Graduate gap
by one measure, Massachusetts is easily the most educated state in the United States. Among our residents over 25 years old, 37.9 percent had at least a bachelor’s degree in 2007, according to US Census data — putting us in front of second-place Maryland (35.2 percent) and far ahead of the nation as a whole (27.5 percent). If our education ceiling is impressive, however, our floor is not so hot. The Bay State is tied for 17th place in high school graduation rates, with 88.4 percent of our over-25 residents holding diplomas — better than the national average of 84.5 percent, but well below first-place Wyoming’s 91.2 percent.
The combined result of these two statistics is that Massachusetts is dead last in the percentage of its population that has completed high school but not received a college degree, as shown on the map below.

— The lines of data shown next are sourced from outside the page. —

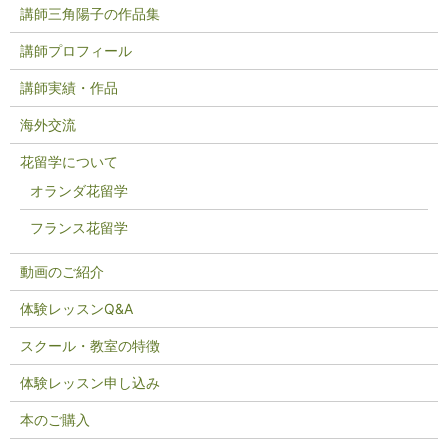
講師三角陽子の作品集
講師プロフィール
講師実績・作品
海外交流
花留学について
オランダ花留学
フランス花留学
動画のご紹介
体験レッスンQ&A
スクール・教室の特徴
体験レッスン申し込み
本のご購入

We’re in the same company as several other urban states, mostly with above-average college graduate rates and so-so high school completion rates. (The major exception is Texas, which has a so-so college graduate population and a well-below-average high school graduate population.)
Compared with 1990, the college-degree share of the Bay State population jumped by 8.1 points (up from 29.8 percent), one of the biggest increases in the US. At the same time, our high school graduate share rose by a more modest 4.7 points. (Nationally, it was up 9.0 points.) Our failure, as yet, to hit the 90 percent mark, is attributable to several cities with lagging graduation rates. In Lawrence, 37 percent of the adult population had not completed high school; the comparable figures were 36 percent in New Bedford and 34 percent in Pittsfield.